Akena agreed not to stand for presidency and in return, NRM was not going to harass him in his Lira Municipality seat (now Lira City East).
“Most of you have not understood what this is about. This is political pragmatism. You may choose to believe what others are saying, but you need to know what this is about,” Akena said and later Museveni appointed Oyam South MP Betty Amongi, Akena’s wife, as minister for Lands, Housing, and Urban Development and during this term, she has been appointed minister of Gender, Labour and Social Development.
In explaining the deal with NRM, Mr Akena said it would enable UPC to operate as a political party without being stopped by police which was at the time led by Gen Kale Kayihura.
“The most important thing is that if the party can operate then we have no problem. You see, if we are in an alliance, it will be hard for Gen Kayihura to teargas our rallies...that is the arrangement. We can field candidates and more members will now be in a position to stand since the ruling party, which was the opponent, will be an ally,” he said.
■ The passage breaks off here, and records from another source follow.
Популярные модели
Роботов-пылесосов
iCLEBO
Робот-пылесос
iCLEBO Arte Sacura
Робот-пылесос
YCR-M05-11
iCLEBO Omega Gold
Still, prior to the 2016 elections, Akena’s faction announced that it would not field a presidential candidate with the MP offering that Opposition needs to get their priorities right and invest in the right places instead of going into elections for the sake of it.
For the 2021 elections, Mr Akena said he would on retaining his Lira East parliamentary seat strengthen the party’s grassroots structures in order for it to be able to work on increasing its representation in local governments and Parliament.
In broadening divisions within Opposition, Mao and Akena have continued to attend Interparty Organisation for Dialogue (IPOD) meetings, sometimes hosted at the behest of Mr Museveni – a move that has annoyed other Oppositions parties such as NUP and Forum for Democratic Change (FDC) which have rallied the Opposition to ignore the meetings on account that nothing productive can come out of them, besides legitimising NRM.
IPOD was formed with a view of bringing all political parties with representation in Parliament to one table to discuss political issues, but it has proved to be divisive within Opposition.
“We would like to take this opportunity to extend a hand of friendship to the colleagues who by virtue of the recently concluded elections qualify to be members of the IPOD and this is specifically to the People’s Progressive Party and National Unity Platform (NUP),” Mr Akena said about IPOD last year.
According to Prof Muhumuza, the divide and rule tactics deployed by NRM show that indeed Mr Museveni was forced into opening political space.
“The political transition was securely placed under the control and influence of Museveni’s NRM government. The only concession was to open up for individuals from any political persuasion to compete for power at all levels of government on the basis of individual merit, but not parties. This was justified on the grounds that multipartism would return sectarian politics and consequently polarise the country. This allowed NRM to implement piecemeal democratic reforms, which were manipulated to ensure that Museveni maintains political control. It is not until 2005 that change to multiparty politics was approved,” Prof Muhumza says.
“It should be pointed out that Museveni opted for this change because it suited his vested political interests. He made this concession in order to get a new lease of political life and bounce back as a President under a different political dispensation. He needed to assure donors that Uganda was steadily transiting to multiparty democracy so as to continue getting aid.”